¿Soy realmente una persona triste?
Un comentario de la preciosa Arien en mi anterior entrada me ha hecho pensar y plantearme esta pregunta.
Es posible que la respuesta sea un sí rotundo. Si yo fuese una persona deprimente, cuya compañía contribuye a entristecer el ambiente por doquiera que pasase, eso explicaría muchas cosas acerca de actuales problemas sociales que arrastro. Pero si esa respuesta fuese la correcta, eso querría decir que mis amigos son personas con un aguante escepcional, porque ya tendría mérito soportarme.
Claro que, evidentemente, tampoco soy lo contrario. Mi alegría no desborda ni provoca sonrisas hasta en el más triste de todos mis contertulios en las cenas. Tampoco lo busco.
No... lo que sí soy es una persona silenciosa. Me gusta el silencio. Hablar por hablar no me gusta y prefiero quedarme en silencio y disfrutar de mi compañía en ese momento si no hay nada de lo que hablar. Puedo estar escuchando durante horas y horas si me interesa lo que me están diciendo, como hacía ayer mientras Tindriel me hacía una insteresantísima disertación sobre la historia del periodismo y sobre el siglo de oro español.
Le doy muchas vueltas a las cosas, sí, porque considero que es la única manera de obtener cierto conocimiento sobre lo que me rodea. Y conocer lo que me rodea y verme inmerso en ello es la mejor manera de conocerme a mí mismo. Es una de las razones por las que me gusta tanto el rol: me da ocasión de verme en situaciones en las que nunca me vería y llevando pieles diferentes. Pero eso provoca que sea capaz de ver ambas partes con más claridad que mucha gente, y que en una discusión yo esté en el medio de un huracán de opiniones volando en uno y otro sentido. Así que mejor me quedo calladito, que estoy más formal. Si mis amigos desean un resumen de lo dicho y un listado de lo bueno y lo malo de cada bando, entonces ya veremos.

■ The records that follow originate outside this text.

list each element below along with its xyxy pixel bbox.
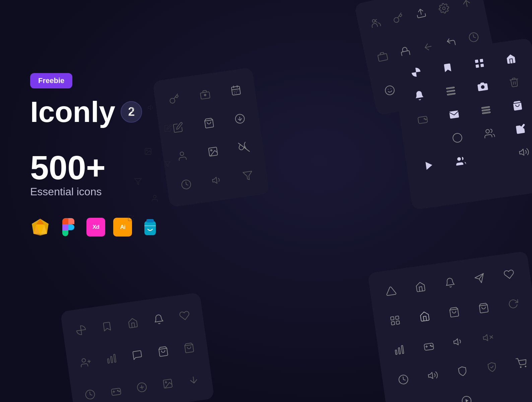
svg-point-64: [117, 390, 118, 391]
icon-pie-chart: [410, 66, 422, 78]
badge-label: Freebie: [38, 76, 64, 85]
svg-line-68: [140, 387, 144, 387]
panel-mid-center: [152, 67, 270, 207]
icon-clock: [467, 31, 480, 44]
icon-cart: [515, 357, 527, 369]
svg-point-100: [146, 150, 147, 151]
svg-rect-34: [475, 60, 478, 63]
icon-user2: [176, 150, 188, 162]
icon-menu-filled: [480, 104, 492, 116]
icon-mute: [482, 332, 494, 344]
icon-key2: [168, 93, 180, 105]
svg-rect-58: [111, 356, 113, 363]
svg-rect-12: [378, 54, 388, 62]
svg-rect-47: [482, 112, 490, 114]
svg-marker-90: [428, 372, 433, 379]
icon-empty3: [426, 183, 439, 195]
icon-empty6: [490, 390, 502, 402]
icon-chat2: [131, 349, 143, 361]
icon-bars: [106, 353, 118, 365]
freebie-badge: Freebie: [30, 73, 72, 88]
svg-marker-32: [212, 177, 217, 184]
count-block: 500+ Essential icons: [30, 151, 106, 198]
svg-rect-6: [146, 219, 154, 222]
svg-rect-40: [447, 93, 455, 95]
title-block: Iconly 2: [30, 97, 142, 127]
icon-home-filled: [505, 53, 517, 65]
svg-point-83: [430, 345, 431, 346]
svg-marker-51: [425, 161, 433, 170]
svg-rect-46: [482, 109, 490, 111]
svg-line-21: [237, 85, 238, 87]
svg-rect-39: [447, 90, 455, 92]
svg-point-8: [372, 19, 375, 22]
icon-empty4: [511, 327, 523, 339]
icon-bag3: [157, 345, 169, 357]
icon-bell4: [444, 277, 456, 289]
svg-point-52: [457, 157, 461, 161]
panel-bottom-right: [368, 251, 532, 402]
icon-sound4: [427, 369, 439, 381]
icon-adduser: [79, 356, 91, 368]
icon-grid-filled: [473, 57, 485, 69]
icon-send: [473, 273, 485, 285]
deco-icon-1: [127, 107, 137, 118]
svg-line-78: [479, 305, 487, 306]
icon-bookmark-filled: [442, 62, 454, 74]
icon-pie2: [75, 324, 87, 336]
icon-gear: [438, 2, 450, 15]
svg-line-60: [159, 348, 167, 349]
deco-icon-8: [127, 214, 135, 223]
icon-bag4: [183, 342, 195, 354]
svg-marker-33: [243, 171, 253, 180]
icon-home3: [127, 317, 139, 329]
icon-bag6: [477, 302, 489, 314]
svg-point-29: [210, 149, 212, 151]
icon-users: [369, 17, 382, 29]
icon-users-filled: [483, 127, 495, 139]
svg-point-19: [204, 94, 206, 96]
svg-rect-5: [144, 221, 156, 235]
icon-bars2: [393, 344, 405, 356]
icon-bag: [203, 117, 215, 129]
deco-icon-4: [151, 194, 159, 204]
svg-point-65: [119, 391, 120, 392]
svg-rect-80: [398, 348, 401, 354]
svg-rect-45: [481, 107, 489, 109]
svg-marker-86: [483, 335, 487, 341]
icon-empty2: [486, 151, 498, 163]
icon-empty: [420, 136, 432, 148]
svg-line-24: [205, 120, 213, 121]
icon-filter: [242, 170, 254, 182]
svg-point-54: [82, 358, 86, 362]
icon-shield: [456, 365, 468, 377]
icon-gamepad3: [423, 340, 435, 352]
deco-icon-5: [164, 124, 172, 133]
icon-users2-filled: [455, 155, 467, 167]
deco-icon-7: [147, 104, 155, 113]
icon-home4: [414, 281, 426, 293]
figma-logo: [58, 217, 78, 237]
deco-icon-3: [134, 178, 142, 187]
icon-play2: [461, 395, 473, 402]
icon-addcircle: [136, 381, 148, 393]
icon-empty5: [431, 399, 443, 402]
icon-sound: [211, 174, 223, 186]
svg-line-77: [450, 309, 458, 310]
icon-upload: [415, 7, 427, 20]
svg-line-30: [239, 142, 250, 153]
icon-key: [392, 12, 405, 24]
svg-rect-73: [391, 317, 394, 320]
svg-point-44: [425, 119, 426, 120]
icon-refresh: [507, 298, 519, 310]
title-main: Iconly 2: [30, 97, 142, 127]
svg-point-50: [485, 129, 489, 133]
svg-rect-75: [391, 322, 395, 325]
svg-line-56: [88, 361, 90, 361]
svg-point-43: [424, 118, 425, 119]
deco-icon-6: [164, 161, 171, 169]
deco-icon-2: [144, 147, 152, 157]
icon-grid2: [389, 315, 401, 327]
icon-bell-filled: [413, 89, 425, 102]
svg-rect-38: [447, 87, 455, 89]
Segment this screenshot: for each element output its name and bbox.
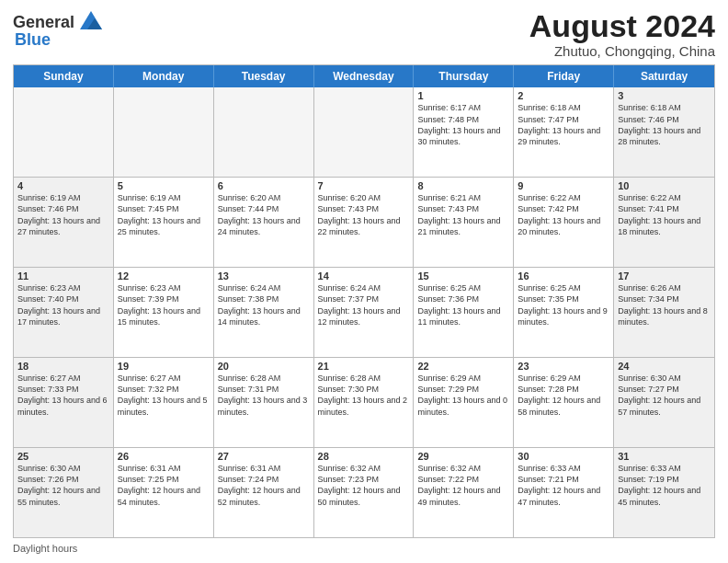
cell-info: Sunrise: 6:30 AM Sunset: 7:27 PM Dayligh… [618, 373, 711, 418]
cal-cell-2-5: 16Sunrise: 6:25 AM Sunset: 7:35 PM Dayli… [514, 268, 614, 357]
day-number: 2 [518, 90, 609, 101]
week-row-3: 18Sunrise: 6:27 AM Sunset: 7:33 PM Dayli… [14, 357, 714, 447]
day-number: 15 [417, 270, 509, 282]
cal-cell-1-0: 4Sunrise: 6:19 AM Sunset: 7:46 PM Daylig… [14, 178, 114, 267]
day-number: 26 [118, 451, 210, 462]
cell-info: Sunrise: 6:19 AM Sunset: 7:46 PM Dayligh… [17, 192, 109, 237]
cell-info: Sunrise: 6:28 AM Sunset: 7:30 PM Dayligh… [318, 373, 410, 418]
day-number: 28 [318, 451, 410, 462]
cell-info: Sunrise: 6:31 AM Sunset: 7:24 PM Dayligh… [218, 463, 310, 508]
cell-info: Sunrise: 6:23 AM Sunset: 7:40 PM Dayligh… [17, 282, 109, 327]
cal-cell-0-5: 2Sunrise: 6:18 AM Sunset: 7:47 PM Daylig… [514, 87, 614, 177]
cell-info: Sunrise: 6:21 AM Sunset: 7:43 PM Dayligh… [417, 192, 509, 237]
day-number: 14 [318, 270, 410, 282]
day-number: 21 [318, 361, 410, 372]
page: General Blue August 2024 Zhutuo, Chongqi… [0, 0, 728, 563]
day-number: 31 [618, 451, 711, 462]
logo-icon [78, 9, 104, 35]
cal-cell-0-4: 1Sunrise: 6:17 AM Sunset: 7:48 PM Daylig… [414, 87, 514, 177]
day-number: 6 [218, 180, 310, 191]
cell-info: Sunrise: 6:27 AM Sunset: 7:32 PM Dayligh… [118, 373, 210, 418]
day-number: 5 [118, 180, 210, 191]
cal-cell-2-0: 11Sunrise: 6:23 AM Sunset: 7:40 PM Dayli… [14, 268, 114, 357]
cell-info: Sunrise: 6:29 AM Sunset: 7:29 PM Dayligh… [417, 373, 509, 418]
day-number: 30 [518, 451, 609, 462]
cal-cell-4-6: 31Sunrise: 6:33 AM Sunset: 7:19 PM Dayli… [614, 448, 714, 537]
day-number: 12 [118, 270, 210, 282]
header-day-saturday: Saturday [614, 65, 714, 87]
cal-cell-3-1: 19Sunrise: 6:27 AM Sunset: 7:32 PM Dayli… [114, 358, 214, 447]
day-number: 4 [17, 180, 109, 191]
cell-info: Sunrise: 6:24 AM Sunset: 7:37 PM Dayligh… [318, 282, 410, 327]
cal-cell-2-1: 12Sunrise: 6:23 AM Sunset: 7:39 PM Dayli… [114, 268, 214, 357]
cal-cell-3-5: 23Sunrise: 6:29 AM Sunset: 7:28 PM Dayli… [514, 358, 614, 447]
day-number: 24 [618, 361, 711, 372]
day-number: 10 [618, 180, 711, 191]
cell-info: Sunrise: 6:32 AM Sunset: 7:22 PM Dayligh… [417, 463, 509, 508]
day-number: 1 [417, 90, 509, 101]
week-row-4: 25Sunrise: 6:30 AM Sunset: 7:26 PM Dayli… [14, 447, 714, 537]
day-number: 27 [218, 451, 310, 462]
cal-cell-4-5: 30Sunrise: 6:33 AM Sunset: 7:21 PM Dayli… [514, 448, 614, 537]
week-row-2: 11Sunrise: 6:23 AM Sunset: 7:40 PM Dayli… [14, 267, 714, 357]
cell-info: Sunrise: 6:31 AM Sunset: 7:25 PM Dayligh… [118, 463, 210, 508]
cal-cell-2-4: 15Sunrise: 6:25 AM Sunset: 7:36 PM Dayli… [414, 268, 514, 357]
header-day-monday: Monday [114, 65, 214, 87]
cal-cell-1-5: 9Sunrise: 6:22 AM Sunset: 7:42 PM Daylig… [514, 178, 614, 267]
calendar-body: 1Sunrise: 6:17 AM Sunset: 7:48 PM Daylig… [14, 87, 714, 537]
cell-info: Sunrise: 6:33 AM Sunset: 7:21 PM Dayligh… [518, 463, 609, 508]
day-number: 18 [17, 361, 109, 372]
week-row-0: 1Sunrise: 6:17 AM Sunset: 7:48 PM Daylig… [14, 87, 714, 177]
cal-cell-0-6: 3Sunrise: 6:18 AM Sunset: 7:46 PM Daylig… [614, 87, 714, 177]
header: General Blue August 2024 Zhutuo, Chongqi… [13, 9, 715, 59]
footer-label: Daylight hours [13, 543, 77, 554]
cal-cell-1-1: 5Sunrise: 6:19 AM Sunset: 7:45 PM Daylig… [114, 178, 214, 267]
cell-info: Sunrise: 6:20 AM Sunset: 7:44 PM Dayligh… [218, 192, 310, 237]
day-number: 19 [118, 361, 210, 372]
cal-cell-0-0 [14, 87, 114, 177]
calendar: SundayMondayTuesdayWednesdayThursdayFrid… [13, 64, 715, 538]
logo: General Blue [13, 9, 104, 48]
cal-cell-4-0: 25Sunrise: 6:30 AM Sunset: 7:26 PM Dayli… [14, 448, 114, 537]
cell-info: Sunrise: 6:18 AM Sunset: 7:47 PM Dayligh… [518, 102, 609, 147]
cell-info: Sunrise: 6:22 AM Sunset: 7:42 PM Dayligh… [518, 192, 609, 237]
cell-info: Sunrise: 6:25 AM Sunset: 7:35 PM Dayligh… [518, 282, 609, 327]
day-number: 11 [17, 270, 109, 282]
cal-cell-2-6: 17Sunrise: 6:26 AM Sunset: 7:34 PM Dayli… [614, 268, 714, 357]
cell-info: Sunrise: 6:25 AM Sunset: 7:36 PM Dayligh… [417, 282, 509, 327]
cell-info: Sunrise: 6:29 AM Sunset: 7:28 PM Dayligh… [518, 373, 609, 418]
cal-cell-4-1: 26Sunrise: 6:31 AM Sunset: 7:25 PM Dayli… [114, 448, 214, 537]
day-number: 29 [417, 451, 509, 462]
month-year: August 2024 [529, 9, 715, 43]
calendar-header: SundayMondayTuesdayWednesdayThursdayFrid… [14, 65, 714, 87]
day-number: 13 [218, 270, 310, 282]
day-number: 22 [417, 361, 509, 372]
cell-info: Sunrise: 6:26 AM Sunset: 7:34 PM Dayligh… [618, 282, 711, 327]
cell-info: Sunrise: 6:27 AM Sunset: 7:33 PM Dayligh… [17, 373, 109, 418]
cal-cell-4-2: 27Sunrise: 6:31 AM Sunset: 7:24 PM Dayli… [214, 448, 314, 537]
cal-cell-3-2: 20Sunrise: 6:28 AM Sunset: 7:31 PM Dayli… [214, 358, 314, 447]
cell-info: Sunrise: 6:23 AM Sunset: 7:39 PM Dayligh… [118, 282, 210, 327]
header-day-friday: Friday [514, 65, 614, 87]
header-day-thursday: Thursday [414, 65, 514, 87]
cell-info: Sunrise: 6:22 AM Sunset: 7:41 PM Dayligh… [618, 192, 711, 237]
cal-cell-2-3: 14Sunrise: 6:24 AM Sunset: 7:37 PM Dayli… [314, 268, 415, 357]
cal-cell-2-2: 13Sunrise: 6:24 AM Sunset: 7:38 PM Dayli… [214, 268, 314, 357]
day-number: 8 [417, 180, 509, 191]
cal-cell-1-4: 8Sunrise: 6:21 AM Sunset: 7:43 PM Daylig… [414, 178, 514, 267]
header-day-sunday: Sunday [14, 65, 114, 87]
cell-info: Sunrise: 6:17 AM Sunset: 7:48 PM Dayligh… [417, 102, 509, 147]
title-block: August 2024 Zhutuo, Chongqing, China [529, 9, 715, 59]
day-number: 9 [518, 180, 609, 191]
cell-info: Sunrise: 6:20 AM Sunset: 7:43 PM Dayligh… [318, 192, 410, 237]
day-number: 20 [218, 361, 310, 372]
footer: Daylight hours [13, 543, 715, 554]
day-number: 23 [518, 361, 609, 372]
header-day-tuesday: Tuesday [214, 65, 314, 87]
week-row-1: 4Sunrise: 6:19 AM Sunset: 7:46 PM Daylig… [14, 177, 714, 267]
cal-cell-3-0: 18Sunrise: 6:27 AM Sunset: 7:33 PM Dayli… [14, 358, 114, 447]
cal-cell-3-4: 22Sunrise: 6:29 AM Sunset: 7:29 PM Dayli… [414, 358, 514, 447]
day-number: 3 [618, 90, 711, 101]
cell-info: Sunrise: 6:19 AM Sunset: 7:45 PM Dayligh… [118, 192, 210, 237]
cal-cell-4-4: 29Sunrise: 6:32 AM Sunset: 7:22 PM Dayli… [414, 448, 514, 537]
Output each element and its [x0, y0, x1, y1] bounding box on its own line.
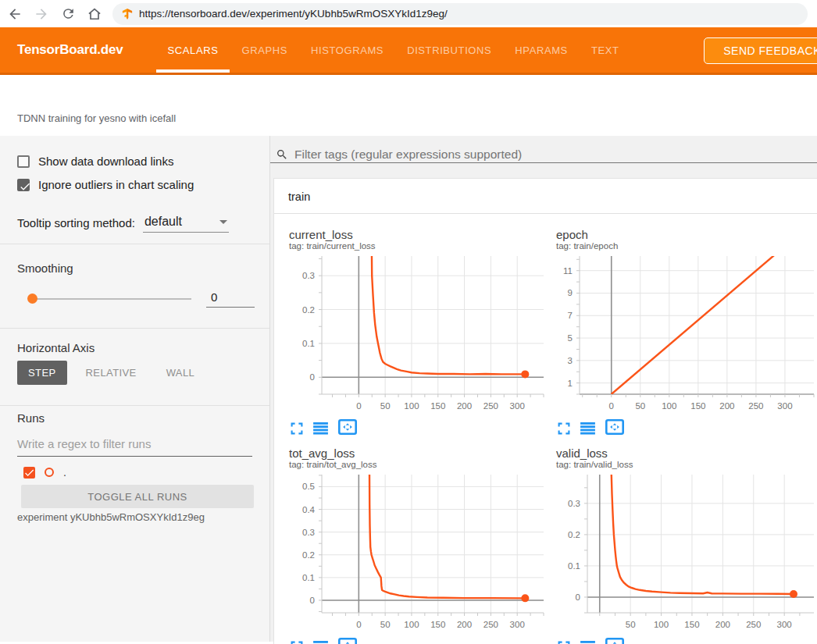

Unamos al hecho de que soy silencioso por naturaleza el hecho de que suelo tender a la introspección y tendremos la receta ideal para una persona aburrida. Seguramente yo lo sea. Tengo bastantes vivencias a mis espaldas pero carezco de la habilidad para comunicarlas de una manera interesante, de la manera en que merecen ser comunicadas, así que mejor me quedo calladito que estoy más guapo. Si alguien muestra interés por ellas, entonces ya veremos.
Puedo gritar mucho. Tengo capacidad para levantar la voz y para hacerme escuchar; pero nunca la uso porque considero que quien levanta su voz sobre la de los demás es alguien que debe ser más sabio que los demás. Y yo, como no lo soy, prefiero quedarme calladito, que estoy más mono. Si me preguntan mi opinión, entonces ya veremos.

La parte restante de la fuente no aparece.